- Short dance: 7:45 a.m. PT / 10:45 a.m. ET / 5:45 p.m. Moscow / 11:45 p.m. Tokyo
- Free dance: 4:30 p.m. PT / 7:30 p.m. ET / 2:30 a.m. Moscow / 8:30 a.m. Tokyo (4/1)
You often think about ice dance as the discipline where one team dominates. But there hasn't been a back-to-back champion since 2007, when Albena Denkova/Maxim Staviski won two in a row. Even during the Virtue/Moir and Davis/White era, they alternated years in their four combined title wins. Will we have our first repeat in almost a decade? Or will the defending champs be dethroned?
The ice dance event will open competition in Boston this week on Wednesday, with five teams that have paths to the top of the podium. But one thing's for sure, ice dance will be most certainly be the best chance for Team USA to medal at these World Championships.

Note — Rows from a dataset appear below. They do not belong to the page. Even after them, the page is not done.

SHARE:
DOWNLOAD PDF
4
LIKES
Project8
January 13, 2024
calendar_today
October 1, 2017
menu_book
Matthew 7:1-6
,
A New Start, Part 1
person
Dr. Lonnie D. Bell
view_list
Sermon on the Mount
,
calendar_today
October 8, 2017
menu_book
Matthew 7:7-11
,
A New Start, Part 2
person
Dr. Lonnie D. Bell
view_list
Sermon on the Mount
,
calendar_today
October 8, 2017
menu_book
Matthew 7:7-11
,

Rocker Predictions: 2016 Worlds
GOLD Maia Shibutani/Alex Shibutani USA - It's been all about momentum for the newly-crowned U.S. and Four Continents champions. The Shibutanis' return to glory has been well-documented this season, but I'll do it again anyway. It was five years ago that they earned a surprise bronze in their Worlds debut. But since then, they haven't even been close to the medals, often playing second (or third) fiddle to their teammates. But last season's fifth-place at Worlds signaled both a renewed spark in their skating and a recognition of their improvements by the international judges. This season, their win at NHK Trophy catalyzed their ascent in both scores and placements - they went on to be more competitive at Grand Prix Final than they had ever been, after which they won their first U.S. title and first Four Continents title, defeating teams that have caused all sorts of trouble for them during the past couple of seasons.

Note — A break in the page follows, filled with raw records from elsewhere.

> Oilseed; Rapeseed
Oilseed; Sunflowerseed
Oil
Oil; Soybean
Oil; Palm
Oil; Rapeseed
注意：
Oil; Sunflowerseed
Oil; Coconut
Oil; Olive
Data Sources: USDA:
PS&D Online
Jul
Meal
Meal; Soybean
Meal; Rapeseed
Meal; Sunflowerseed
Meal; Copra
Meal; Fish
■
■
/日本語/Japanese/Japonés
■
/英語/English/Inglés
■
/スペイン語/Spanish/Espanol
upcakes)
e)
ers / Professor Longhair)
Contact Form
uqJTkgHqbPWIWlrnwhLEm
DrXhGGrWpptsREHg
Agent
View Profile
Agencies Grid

The arrows have been pointing upward for the Shibutanis more than for any other team this season. So much of their chances this week will depend on the short dance, particularly in where they are in the skate order. But it may just be the home ice advantage that will push them over the top this week. Savor their free dance, it's magic. And the home crowd will be putty in their hands.
SILVER Gabriella Papadakis/Guillaume Cizeron FRA - The defending World champions come in after a season full of troubles. Papadakis suffered a concussion earlier in the season during training that took them out of the entire international season up through Europeans. And even with that interruption, they won Euros, though with a second-place showing behind Cappellini/Lanotte in the short dance. And just last week, we learned that Papadakis took a fall in practice that required stitches to her left knee. So their preparation for Worlds has not been ideal, and you wonder whether their lack of competition time is going to be an issue for their element levels. If they can max out those levels, then I see that second World title in their future.

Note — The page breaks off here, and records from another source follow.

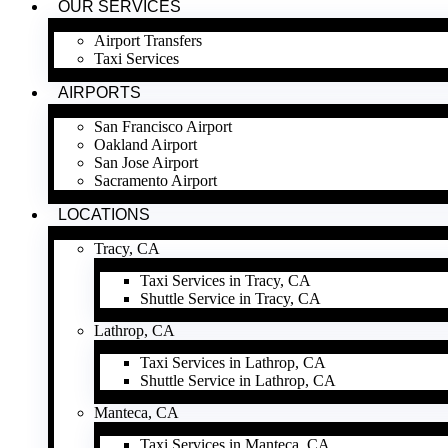
OUR SERVICES
Airport Transfers
Taxi Services
AIRPORTS
San Francisco Airport
Oakland Airport
San Jose Airport
Sacramento Airport
LOCATIONS
Tracy, CA
Taxi Services in Tracy, CA
Shuttle Service in Tracy, CA
Lathrop, CA
Taxi Services in Lathrop, CA
Shuttle Service in Lathrop, CA
Manteca, CA
Taxi Services in Manteca, CA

BRONZE Kaitlyn Weaver/Andrew Poje CAN - Speaking of levels, the Grand Prix Final champions lost all sorts of points in their free dance at Four Continents with low levels, which cost them a chance at the title there. But up until then, they had won everything they entered this season.
4. Madison Chock/Evan Bates USA - Chock/Bates' silver behind the Shibutanis at Four Continents marked their most confident skating yet this season. They took silver last year at Worlds and will most certainly be in the hunt again for a medal.
5. Anna Cappellini/Luca Lanotte ITA - World champs two years ago, Cappellini/Lanotte have been more solid this season than they were last year, where they couldn't really find their rhythm. But silver at Euros and defeating Papadakis/Cizeron in the short dance will help boost their confidence on the way to Boston this week.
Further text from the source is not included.